Senior landscape students involved were Grace Ackerman, Grace Caffee, Jennifer Kerr and Odin Johnson. All four students presented on Wednesday.

The students hiked along the future elevated trail on a February visit to Gary.
“This was an instrumental part of the process,” Kerr said, adding that it helped them understand the local vegetation and history of the railroad.
The students encouraged the coalition to embrace the local history, vegetation, and wildlife when constructing the trail. They want to include educational opportunities for children to learn more about the area as well.
During Wednesday’s presentation, Caffee said Gary is “very strategically located” and has “fantastic adjacencies” to Lake Michigan, Marquette Park Beach and the Marquette Greenway.

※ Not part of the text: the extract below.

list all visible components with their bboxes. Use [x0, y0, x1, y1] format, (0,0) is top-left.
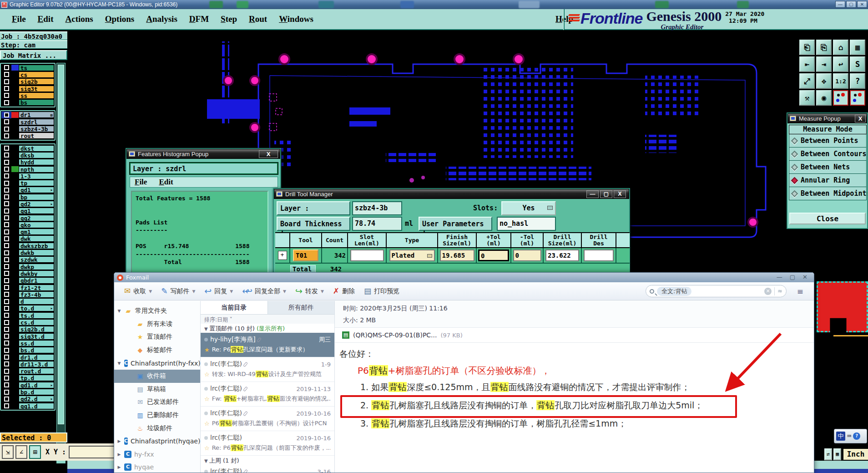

The trail, once completed, could serve as a link to other Northwest Indiana communities, Caffee said.
In their research, the group found Gary has a high disabled and elderly population, so they could make trail entrances more accessible, including by using ramps. Gary residents also have limited access to vehicles, Caffee said, so the trail would be a transit opportunity as well.
“We also realized that there are a lot of vacant lots along the trail’s corridor,” Caffee said. “That makes a nice opportunity to have a public open space along the trail.”
The entrance to the trail will be “just outside Gary” and near the Indiana Dunes National Park, Ackerman said.
“People are coming through that space already,” Ackerman said. “You might as well utilize that and create somewhere else that people want to visit.”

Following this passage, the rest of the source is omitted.